The series titled Supernova takes an aluminum rowboat and shoots it out of the stratosphere. What is showcased here is dynamic and alluring, as light is captured and given substance against the backdrop of the blackness of space. This gives way to muted color and specks of light that look like stars. Rivets along the hull become celestial bodies swimming not in water, but swirling gasses and interstellar dust. Reflections of light dancing across the marred metal of the boat give trippy effects reminiscent of that seen in Stanley Kubrick’s 2001: A Space Odyssey. The reflections of light along the hull also give this series a great number of variants as the subject is constantly changing and new details are highlighted and hidden.

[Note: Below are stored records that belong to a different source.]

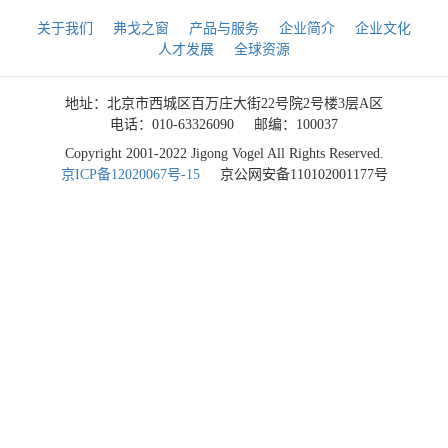
关于我们
弗戈之窗
产品与服务
企业简介
企业文化
人才发展
全球资源
地址：北京市西城区百万庄大街22号院2号楼3层A区
电话：010-63326090
邮编：100037
Copyright 2001-2022 Jigong Vogel All Rights Reserved.
京ICP备12020067号-15
京公网安备110102001177号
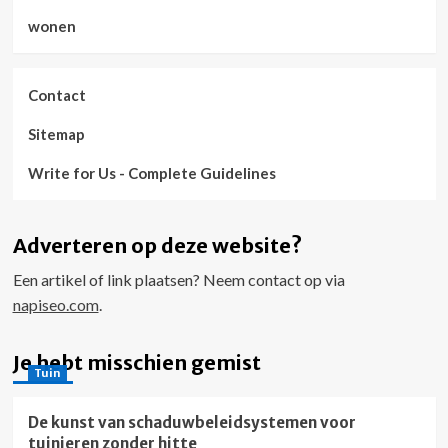
wonen
Contact
Sitemap
Write for Us - Complete Guidelines
Adverteren op deze website?
Een artikel of link plaatsen? Neem contact op via
napiseo.com
.
Je hebt misschien gemist
Tuin
De kunst van schaduwbeleidsystemen voor
tuinieren zonder hitte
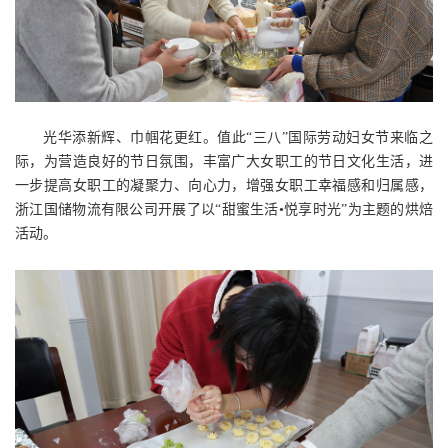
光华添新辉、巾帼花更红。值此“三八”国际劳动妇女节来临之
际，为营造良好的节日氛围，丰富广大女职工的节日文化生活，进
一步提高女职工的凝聚力、向心力，增强女职工幸福感和归属感，
浙江国储物流有限公司开展了以“甜蜜生活•悦享时光”为主题的烘焙
活动。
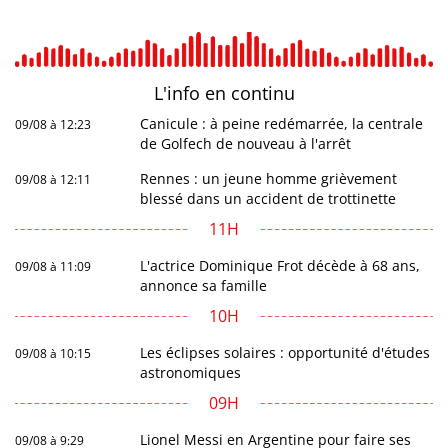
L'info en
continu
Canicule : à peine redémarrée, la centrale
09/08 à 12:23
de Golfech de nouveau à l'arrêt
Rennes : un jeune homme grièvement
09/08 à 12:11
blessé dans un accident de trottinette
11H
L'actrice Dominique Frot décède à 68 ans,
09/08 à 11:09
annonce sa famille
10H
Les éclipses solaires : opportunité d'études
09/08 à 10:15
astronomiques
09H
Lionel Messi en Argentine pour faire ses
09/08 à 9:29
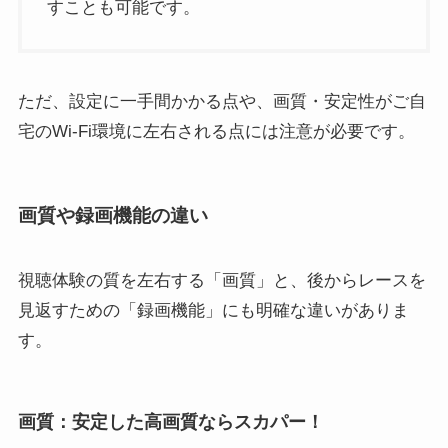
すことも可能です。
ただ、設定に一手間かかる点や、画質・安定性がご自
宅のWi-Fi環境に左右される点には注意が必要です。
画質や録画機能の違い
視聴体験の質を左右する「画質」と、後からレースを
見返すための「録画機能」にも明確な違いがありま
す。
画質：安定した高画質ならスカパー！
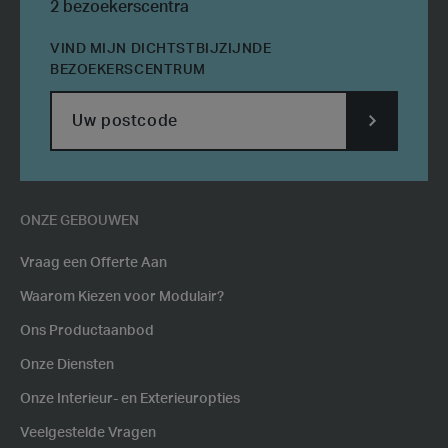
2 bezoekerscentra
VIND MIJN DICHTSTBIJZIJNDE
BEZOEKERSCENTRUM
SUBMIT
POSTCODE
ONZE GEBOUWEN
Vraag een Offerte Aan
Waarom Kiezen voor Modulair?
Ons Productaanbod
Onze Diensten
Onze Interieur- en Exterieuropties
Veelgestelde Vragen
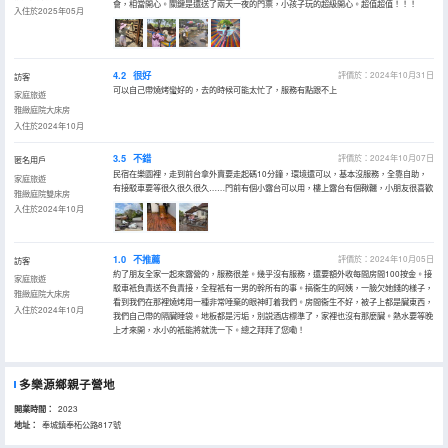
會，相當開心。關鍵是還送了兩天一夜的門票，小孩子玩的超級開心。超值超值！！！
入住於2025年05月
4.2
很好
評價於：2024年10月31日
訪客
可以自己帶燒烤蠻好的，去的時候可能太忙了，服務有點跟不上
家庭旅遊
雅緻庭院大床房
入住於2024年10月
3.5
不錯
評價於：2024年10月07日
匿名用戶
民宿在樂園裡，走到前台拿外賣要走起碼10分鐘，環境還可以，基本沒服務，全靠自助，
家庭旅遊
有接駁車要等很久很久很久……門前有個小露台可以用，樓上露台有個鞦韆，小朋友很喜歡
雅緻庭院雙床房
入住於2024年10月
1.0
不推薦
評價於：2024年10月05日
訪客
約了朋友全家一起來露營的，服務很差。幾乎沒有服務，還要額外收每間房間100按金。接
家庭旅遊
駁車衹負責送不負責接，全程衹有一男的幹所有的事。搞衞生的阿姨，一臉欠她錢的樣子，
雅緻庭院大床房
看到我們在那裡燒烤用一種非常唾棄的眼神盯着我們。房間衞生不好，被子上都是臟東西，
入住於2024年10月
我們自己帶的隔臟睡袋。地板都是污垢，別説酒店標準了，家裡也沒有那麼臟。熱水要等晚
上才來開，水小的衹能將就洗一下。總之拜拜了您嘞！
多樂源鄉親子營地
開業時間：
2023
地址：
奉城鎮奉柘公路817號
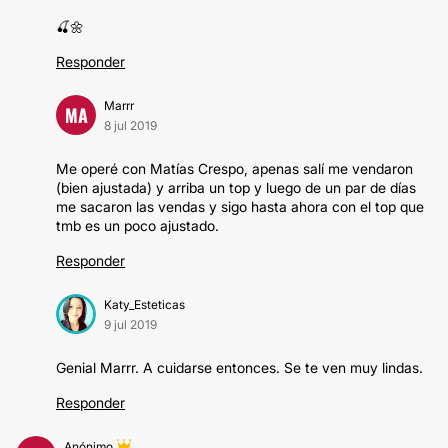
🍒🌼
Responder
Marrr
MA
8 jul 2019
Me operé con Matías Crespo, apenas salí me vendaron
(bien ajustada) y arriba un top y luego de un par de días
me sacaron las vendas y sigo hasta ahora con el top que
tmb es un poco ajustado.
Responder
Katy_Esteticas
9 jul 2019
Genial Marrr. A cuidarse entonces. Se te ven muy lindas.
Responder
Anónimo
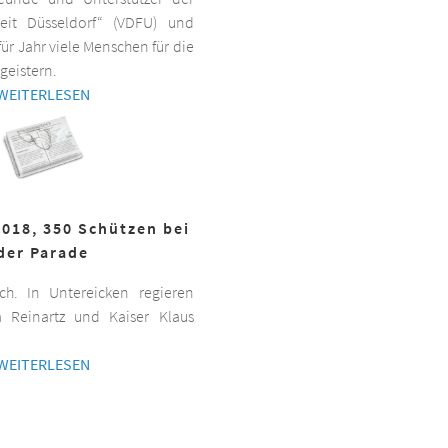
beit Düsseldorf“ (VDFU) und
für Jahr viele Menschen für die
geistern.
WEITERLESEN
2018, 350 Schützen bei
der Parade
h. In Untereicken regieren
a Reinartz und Kaiser Klaus
WEITERLESEN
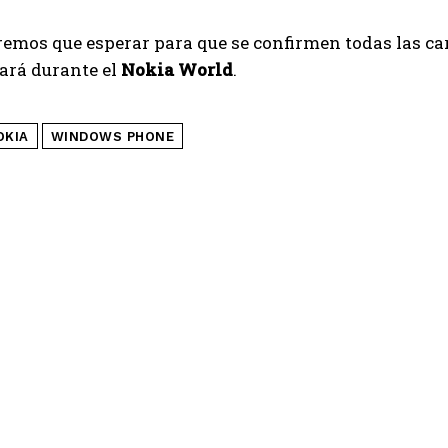
emos que esperar para que se confirmen todas las ca
ará durante el
Nokia World
.
OKIA
WINDOWS PHONE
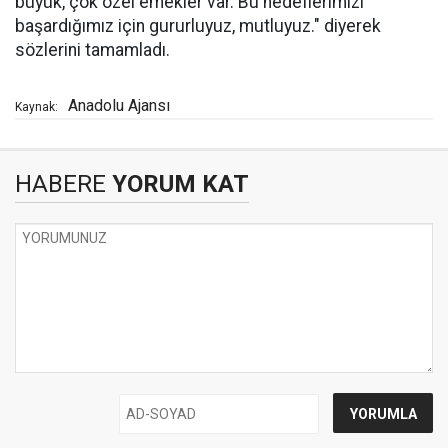
büyük, çok özel emekler var. Bu hedeflerimizi
başardığımız için gururluyuz, mutluyuz." diyerek
sözlerini tamamladı.
Anadolu Ajansı
Kaynak:
HABERE
YORUM KAT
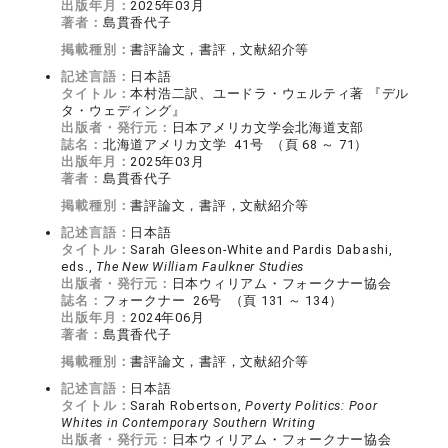
出版年月：
2025年03月
著者：
島貫香代子
掲載種別：
書評論文，書評，文献紹介等
記述言語：
日本語
タイトル：
本村浩二訳、ユードラ・ウェルティ著 『デル
タ・ウェディング』
出版者・発行元：
日本アメリカ文学会北海道支部
誌名：
北海道アメリカ文学 41号 （頁 68 ～ 71）
出版年月：
2025年03月
著者：
島貫香代子
掲載種別：
書評論文，書評，文献紹介等
記述言語：
日本語
タイトル：
Sarah Gleeson-White and Pardis Dabashi,
eds.,
The New William Faulkner Studies
出版者・発行元：
日本ウィリアム・フォークナー協会
誌名：
フォークナー 26号 （頁 131 ～ 134）
出版年月：
2024年06月
著者：
島貫香代子
掲載種別：
書評論文，書評，文献紹介等
記述言語：
日本語
タイトル：
Sarah Robertson,
Poverty Politics: Poor
Whites in Contemporary Southern Writing
出版者・発行元：
日本ウィリアム・フォークナー協会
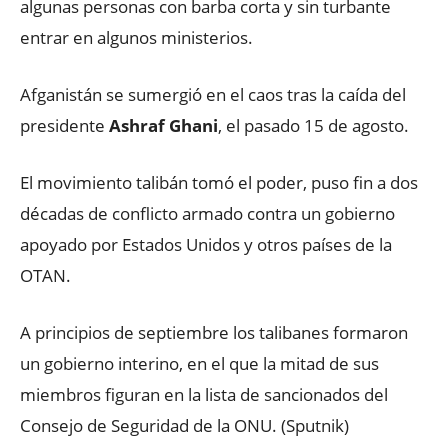
algunas personas con barba corta y sin turbante
entrar en algunos ministerios.
Afganistán se sumergió en el caos tras la caída del
presidente
Ashraf Ghani
, el pasado 15 de agosto.
El movimiento talibán tomó el poder, puso fin a dos
décadas de conflicto armado contra un gobierno
apoyado por Estados Unidos y otros países de la
OTAN.
A principios de septiembre los talibanes formaron
un gobierno interino, en el que la mitad de sus
miembros figuran en la lista de sancionados del
Consejo de Seguridad de la ONU. (Sputnik)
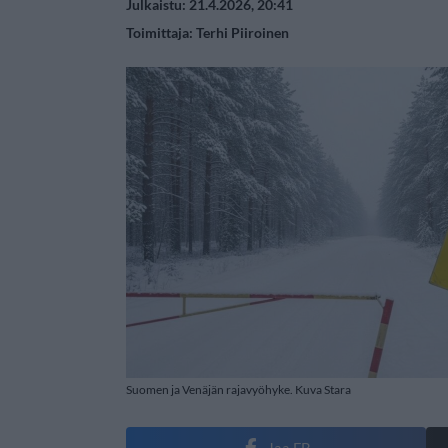
Julkaistu: 21.4.2026, 20:41
Toimittaja:
Terhi Piiroinen
Suomen ja Venäjän rajavyöhyke. Kuva Stara
Jaa FB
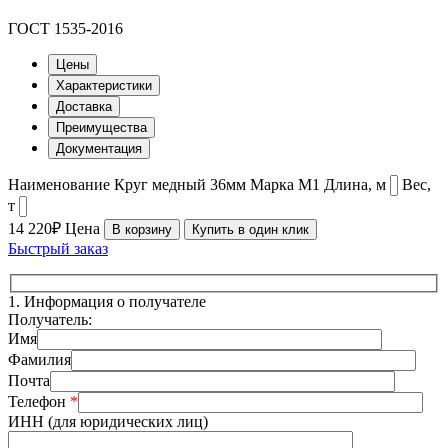
ГОСТ 1535-2016
Цены
Характеристики
Доставка
Преимущества
Документация
Наименование
Круг медный 36мм
Марка
М1
Длина, м
Вес,
т
14 220₽
Цена
В корзину
Купить в один клик
Быстрый заказ
1.
Информация о получателе
Получатель:
Имя
Фамилия
Почта
Телефон
*
ИНН (для юридических лиц)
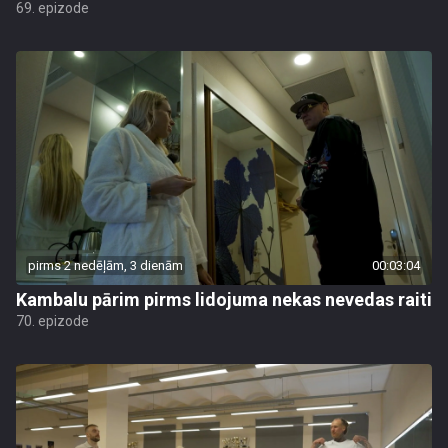
69. epizode
pirms 2 nedēļām, 3 dienām
00:03:04
Kambalu pārim pirms lidojuma nekas nevedas raiti
70. epizode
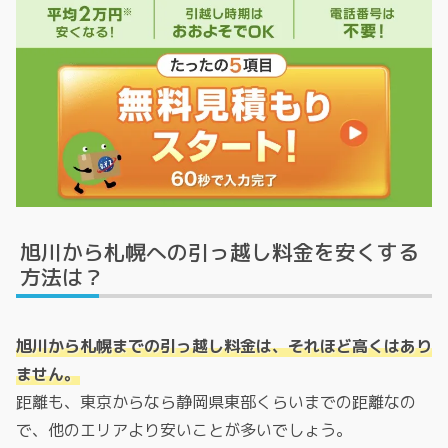
旭川から札幌への引っ越し料金を安くする
方法は？
旭川から札幌までの引っ越し料金は、それほど高くはあり
ません。
距離も、東京からなら静岡県東部くらいまでの距離なの
で、他のエリアより安いことが多いでしょう。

Having originated this concept of studying landscapes, it seems fitting to have found landscapes within the micro-world Farrell has cultivated. Great Plains Genesis takes a water soaked retaining wall and transforms it into a barren plain amidst a pending storm. As waves lap into the concrete surface of the wall, new colors and shapes have exposed an ominous landscape devoid of trees and animal life. Each image give the feeling of static and vibration in the air, like the Great American plains – a thunderstorm could erupt at any moment.
The Antediluvian series accesses the ethereal by taking the viewer outside of space and time. Split laminate over glass gives the illusion of polar ice cracking under its own weight. The sky behind the glass illuminates the frame in bright blue while the UV film flakes off and creates a crunchy texture that resembles some kind of crust. Antediluvian itself means “time before the biblical flood” and fits in appropriately with the idea of water permeating through these images. Interestingly enough, this series bridges religious themes of floods and otherworldliness with scientific notions of geology and the study of single celled life forms.
Scott Farrell has exposed a whole micro-world within the real one. Looking to find the chaotic and the beautiful in the mundane and ordinary, Farrell has uncovered gloomy central planes, unknown reaches of space, violence in color, and a region of reality that escapes time itself. Art surrounds us; it’s the human imagination that draws it fourth. Next time you see that same old desolate fire hydrant, or that abandoned stone walkway, take a closer look. Expose your imagination and let it run wild. You can transform the world around you into something fantastic and meaningful in its own right.